(The title is Polish for attention, the first work is named "Attention!", the second "Pasop!" (Dutch for caution, warning, attention) and the album art features a quote — laid out in a multi-colored spiral you have to rotate to read — by Sun Ra that details the benefits of listening to music ("music paints pictures that only the mind can see"). Do you think the authors are trying to tell us something?)
There are two ways to get someone's attention: shout in an intense fashion or whisper so quietly that the target has to lean in for focus; but too much of either of these and you tune out. In the case of Uwaga, the trio of reed player André Goudbeek, percussionist and Quatour Helios member Lê Quan Ninh and bassist Peter Jacquemyn excel at both scenarios, working between wandering harmonics, loud, low frequency bombasts and minimal, gentle purrs in a forty-four-plus-twelve-minute arc.

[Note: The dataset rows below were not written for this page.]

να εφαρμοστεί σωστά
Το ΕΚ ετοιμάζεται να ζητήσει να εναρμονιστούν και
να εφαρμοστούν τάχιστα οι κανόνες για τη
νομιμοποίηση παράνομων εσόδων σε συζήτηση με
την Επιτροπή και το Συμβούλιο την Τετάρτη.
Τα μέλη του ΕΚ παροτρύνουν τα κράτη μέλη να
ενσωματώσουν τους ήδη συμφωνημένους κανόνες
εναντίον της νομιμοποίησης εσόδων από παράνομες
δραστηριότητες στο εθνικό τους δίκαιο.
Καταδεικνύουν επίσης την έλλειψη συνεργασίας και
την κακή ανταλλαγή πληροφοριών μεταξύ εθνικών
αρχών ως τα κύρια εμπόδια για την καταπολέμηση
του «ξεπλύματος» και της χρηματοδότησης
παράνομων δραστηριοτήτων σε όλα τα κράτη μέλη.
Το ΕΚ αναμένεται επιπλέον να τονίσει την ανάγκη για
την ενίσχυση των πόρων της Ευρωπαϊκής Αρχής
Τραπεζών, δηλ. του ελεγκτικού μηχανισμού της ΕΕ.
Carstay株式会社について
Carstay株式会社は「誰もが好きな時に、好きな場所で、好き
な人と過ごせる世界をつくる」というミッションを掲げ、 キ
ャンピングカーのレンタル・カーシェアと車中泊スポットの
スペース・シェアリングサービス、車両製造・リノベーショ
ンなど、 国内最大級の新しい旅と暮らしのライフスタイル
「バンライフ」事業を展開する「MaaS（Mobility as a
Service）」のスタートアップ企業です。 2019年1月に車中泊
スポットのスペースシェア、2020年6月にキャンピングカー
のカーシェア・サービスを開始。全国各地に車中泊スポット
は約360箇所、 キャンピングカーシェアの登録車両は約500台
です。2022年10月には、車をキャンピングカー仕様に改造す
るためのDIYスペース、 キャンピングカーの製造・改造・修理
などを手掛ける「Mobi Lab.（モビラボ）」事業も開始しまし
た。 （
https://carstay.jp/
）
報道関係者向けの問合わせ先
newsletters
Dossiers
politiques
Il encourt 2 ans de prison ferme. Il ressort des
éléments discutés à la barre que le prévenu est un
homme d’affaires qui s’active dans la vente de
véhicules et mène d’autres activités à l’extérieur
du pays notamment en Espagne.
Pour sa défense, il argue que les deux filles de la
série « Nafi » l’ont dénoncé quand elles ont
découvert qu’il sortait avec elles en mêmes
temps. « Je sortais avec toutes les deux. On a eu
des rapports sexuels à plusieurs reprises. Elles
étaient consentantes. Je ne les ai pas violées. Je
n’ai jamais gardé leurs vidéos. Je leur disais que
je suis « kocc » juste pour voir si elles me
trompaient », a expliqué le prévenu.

The form lays out as if digging hands into a previously undisturbed beach: fingers go deep, sinking in repose, then slowly pull up clods of sand and shell and detritus into the air, pause to let each of the myriad specks drip off, and plunge further, repeat and unearth other bits. Quite often, Ninh and Jacquemyn work as a construction zone of sound for Goudbeek's alto birdsong to bounce upon; this is not, however, to say the two are wallpaper. Ninh employs his horizontal bass drum as amplification and resonance of cymbal scrapes, bent pitches, lugubrious growls via rubbing and physical object manipulation (he is often spotted using pine cones to exaggerate rattling membranes) while Jacquemyn revels in earth-shaking sub-bass, pockets of bow smacking and clusters of melodic moments that "harmonize" with Goudbeek.
Near fifteen minutes, after Jacquemyn's blistering "a bass can do that?" set, Goudbeek returns with bass clarinet in hand (or sax in imitation thereof) and jumps into the murky waves, everyone gaining speed as he climbs up the register. The trio locks in a groove here and a few other spots, exuding the energy of the best '60s hard bop; Ninh's contribution is more Cage than Elvin Jones (i.e. swirling a bolt or ball to produce a hyperactive continuous alarm bell) but still harnesses the intensity of the latter musician. The last ten minutes mirror this passage, though the play of Jacquemyn sawing through his contrabass and sudden vocal war cries, Ninh's nimble yet pounding metal on metal and the rapid-fire technical brilliance of Goudbeek is cacophony transcending to the true definition of "going apeshit".
(In a "How to Get Attention: Dos and Don'ts of Business" article, number one is "DO be brief, specific...keep the message short and simple". I have 56 minutes that say otherwise.)